Without any pictures, restate the full set of records below exactly.

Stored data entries
=== Section Start ===

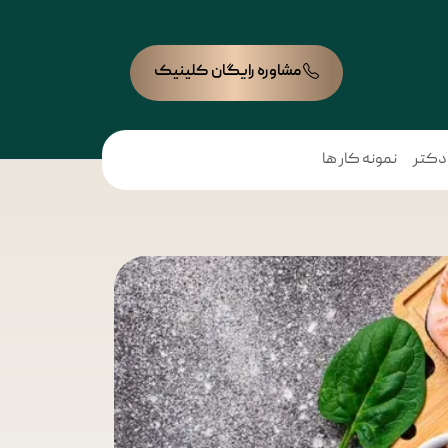
مشاوره رایگان کلینیک
 دکتر
نمونه کار ها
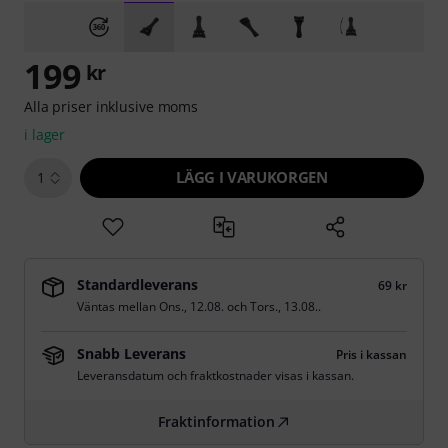
199
kr
Alla priser inklusive moms
i lager
LÄGG I VARUKORGEN
1
Standardleverans
69 kr
Väntas mellan
Ons., 12.08.
och
Tors., 13.08.
.
Snabb Leverans
Pris i kassan
Leveransdatum och fraktkostnader visas i kassan.
Fraktinformation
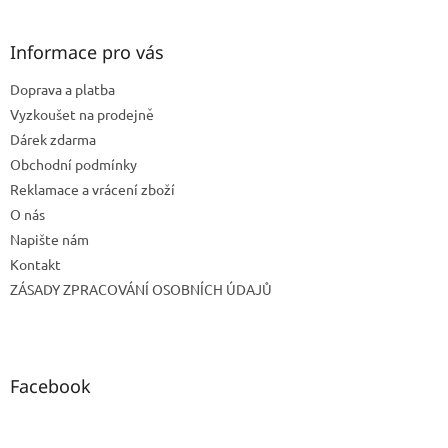
á
p
a
Informace pro vás
t
Doprava a platba
í
Vyzkoušet na prodejně
Dárek zdarma
Obchodní podmínky
Reklamace a vrácení zboží
O nás
Napište nám
Kontakt
ZÁSADY ZPRACOVÁNÍ OSOBNÍCH ÚDAJŮ
Facebook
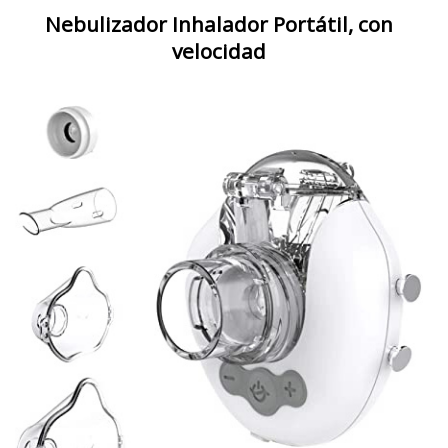
Nebulizador Inhalador Portátil, con
velocidad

=== Section End ===

TASK OUTPUT:
مشاوره رایگان کلینیک
 دکتر
نمونه کار ها
199
kr
Alla priser inklusive moms
i lager
LÄGG I VARUKORGEN
1
Standardleverans
69 kr
Väntas mellan
Ons., 12.08.
och
Tors., 13.08.
.
Snabb Leverans
Pris i kassan
Leveransdatum och fraktkostnader visas i kassan.
Fraktinformation
á
p
a
Informace pro vás
t
Doprava a platba
í
Vyzkoušet na prodejně
Dárek zdarma
Obchodní podmínky
Reklamace a vrácení zboží
O nás
Napište nám
Kontakt
ZÁSADY ZPRACOVÁNÍ OSOBNÍCH ÚDAJŮ
Facebook
Nebulizador Inhalador Portátil, con
velocidad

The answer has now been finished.